Les + grandes marées noires

Les + grandes marées noires

L’Almanach Cousteau de l’Environnement – Un tour du Monde non conformiste – pages 87-89

 

Le golfe Arabo-persique, situé au dessus d’une véritable mer souterraine de pétrole, a été appelé “artère aorte” de l’économie occidentale. Il se caractérise par une faible profondeur (34 mètres en moyenne), ce qui le rend particulièrement sensible aux polluants issus des industries et des villes environnantes dont l’expansion est financée par les colossaux revenus pétroliers. Cette pollution est amplifiée par les énormes quantités d’eaux salées rejetées par les nombreuses usines de dessalement qui se concentrent sur le littoral. Les effets réels de cette pollution massive étaient encore mal connus en 1981.

La transformation physique des côtes s’accélérait avec la construction de nouveaux ports de plaisance, d’hôtels et de logements destinés à une population qui devait doubler en une décennie. Sachant que la manne pétrolière n’allait pas durer éternellement, les pays du Golfe s’étaient lancés dans une industrialisation forcenée. Ainsi l’Arabie Saoudite avait investi en 1975 pas moins de 100 millions de dollars par kilomètre de littoral. Ces pays prélevaient les matériaux nécessaires à ces constructions directement au fond de la mer, ce qui n’était pas sans conséquences pour les écosystèmes marins.

Le golfe Arabo-persique était devenu le symbole d’une planète transformée par la cupidité des hommes.

 

La situation s’est-elle améliorée depuis 1981 ?

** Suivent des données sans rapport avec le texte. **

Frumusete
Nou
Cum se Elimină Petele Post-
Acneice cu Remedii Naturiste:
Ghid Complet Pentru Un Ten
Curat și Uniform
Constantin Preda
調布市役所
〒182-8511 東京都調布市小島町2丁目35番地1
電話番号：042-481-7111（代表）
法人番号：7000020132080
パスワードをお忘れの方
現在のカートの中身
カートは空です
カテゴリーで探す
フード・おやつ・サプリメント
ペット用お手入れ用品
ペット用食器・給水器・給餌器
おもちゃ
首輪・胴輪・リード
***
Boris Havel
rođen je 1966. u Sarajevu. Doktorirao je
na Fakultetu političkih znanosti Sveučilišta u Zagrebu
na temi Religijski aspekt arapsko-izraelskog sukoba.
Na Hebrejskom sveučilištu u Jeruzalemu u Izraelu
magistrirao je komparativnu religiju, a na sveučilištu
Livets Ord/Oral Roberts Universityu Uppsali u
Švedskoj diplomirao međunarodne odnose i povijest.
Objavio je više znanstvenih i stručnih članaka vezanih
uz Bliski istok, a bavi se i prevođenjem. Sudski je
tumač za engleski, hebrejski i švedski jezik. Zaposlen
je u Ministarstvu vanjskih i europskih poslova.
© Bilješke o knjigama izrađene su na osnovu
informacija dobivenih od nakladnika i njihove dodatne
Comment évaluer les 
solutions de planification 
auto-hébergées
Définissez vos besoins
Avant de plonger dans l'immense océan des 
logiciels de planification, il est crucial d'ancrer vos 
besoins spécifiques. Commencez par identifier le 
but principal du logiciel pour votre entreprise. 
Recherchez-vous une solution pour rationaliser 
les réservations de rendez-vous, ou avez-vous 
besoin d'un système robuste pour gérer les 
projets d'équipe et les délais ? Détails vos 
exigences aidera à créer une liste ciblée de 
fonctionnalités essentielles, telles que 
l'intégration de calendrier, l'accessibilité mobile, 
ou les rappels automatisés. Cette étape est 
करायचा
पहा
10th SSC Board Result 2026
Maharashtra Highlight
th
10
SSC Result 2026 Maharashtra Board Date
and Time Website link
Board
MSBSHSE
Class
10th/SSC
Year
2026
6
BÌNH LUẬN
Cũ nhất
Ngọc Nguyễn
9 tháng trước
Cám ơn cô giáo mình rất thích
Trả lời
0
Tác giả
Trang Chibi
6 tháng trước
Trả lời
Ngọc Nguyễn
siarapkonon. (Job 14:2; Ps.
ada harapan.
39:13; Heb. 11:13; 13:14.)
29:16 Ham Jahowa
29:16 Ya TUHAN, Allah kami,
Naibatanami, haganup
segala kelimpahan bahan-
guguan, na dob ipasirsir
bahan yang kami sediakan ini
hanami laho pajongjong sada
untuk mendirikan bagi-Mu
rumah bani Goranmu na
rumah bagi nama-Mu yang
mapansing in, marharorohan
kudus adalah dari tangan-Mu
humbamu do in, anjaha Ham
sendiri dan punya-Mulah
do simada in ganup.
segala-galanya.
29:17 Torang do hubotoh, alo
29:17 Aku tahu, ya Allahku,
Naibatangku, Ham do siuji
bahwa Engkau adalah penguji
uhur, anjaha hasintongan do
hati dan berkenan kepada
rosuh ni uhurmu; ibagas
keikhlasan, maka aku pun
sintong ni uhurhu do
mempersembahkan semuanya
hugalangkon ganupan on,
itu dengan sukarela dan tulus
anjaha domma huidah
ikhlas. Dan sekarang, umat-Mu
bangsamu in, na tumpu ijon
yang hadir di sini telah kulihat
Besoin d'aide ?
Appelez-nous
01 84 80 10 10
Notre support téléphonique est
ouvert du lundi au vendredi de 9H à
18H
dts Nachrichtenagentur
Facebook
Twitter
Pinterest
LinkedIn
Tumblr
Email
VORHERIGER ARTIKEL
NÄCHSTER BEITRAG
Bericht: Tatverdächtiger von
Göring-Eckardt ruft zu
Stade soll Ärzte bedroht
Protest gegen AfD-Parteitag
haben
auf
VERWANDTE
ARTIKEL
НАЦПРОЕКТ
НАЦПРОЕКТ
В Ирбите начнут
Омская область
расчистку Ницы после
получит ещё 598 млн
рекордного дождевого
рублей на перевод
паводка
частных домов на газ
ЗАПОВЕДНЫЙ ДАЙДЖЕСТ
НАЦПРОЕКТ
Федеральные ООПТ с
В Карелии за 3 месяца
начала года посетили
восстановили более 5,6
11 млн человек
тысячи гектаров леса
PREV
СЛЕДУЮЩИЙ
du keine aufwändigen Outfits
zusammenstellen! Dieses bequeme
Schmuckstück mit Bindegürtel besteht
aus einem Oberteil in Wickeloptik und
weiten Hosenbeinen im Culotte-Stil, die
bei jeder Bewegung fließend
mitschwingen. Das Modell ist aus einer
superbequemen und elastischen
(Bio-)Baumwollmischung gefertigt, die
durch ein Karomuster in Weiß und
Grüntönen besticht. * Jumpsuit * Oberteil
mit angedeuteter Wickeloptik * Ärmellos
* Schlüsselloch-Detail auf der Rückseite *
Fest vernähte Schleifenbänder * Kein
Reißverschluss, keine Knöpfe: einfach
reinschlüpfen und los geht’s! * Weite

Au cours des 35 dernières années le golfe persique a été martyrisé par une suite incessante de conflits : Guerre Iran/Irak 1980/1988, invasion du Koweït par l’Irak en 1990, 2ème Guerre du Golfe (1990/1991), Invasion de l’Irak par les USA en 2003. Ces conflits ont provoqué une pollution massive, en particulier des milieux littoraux, les nappes d’hydrocarbures ayant été pour l’essentiel drossées sur les côtes par le jeu des courants et des vents. L’une des plus importantes marées noires dans la région eut lieu sur le site pétrolier iranien de Nowruz heurté par un navire en 1983 : 240 m3 s’échappaient chaque jour du puits. Pendant la 2ème Guerre du Golfe l’armée irakienne sabota des puits de pétrole du Koweït : 700 000 à 1 447 000 tonnes de pétrole se répandirent en une immense marée noire.

Il est difficile de dresser le bilan écologique de ces marées noires à répétition, étant donné le peu d’informations sont disponibles. On peut cependant estimer que plus de 95% des récifs sont menacés par la pollution due au trafic maritime et aux installations pétrolières et gazières offshore, notamment au Bahreïn, à Djibouti, en Iran, au Koweït, au Qatar et au Yémen.

Selon un article paru dans la revue Nature Climate Change en octobre 2015, le réchauffement climatique pourrait rendre à terme la région quasiment inhabitable pour l’homme avec des températures estivales moyennes de 45°C et des pics de chaleur humide proches de 80°C. Il y a peu de chance que cette menace puisse entraver la folle course au profit.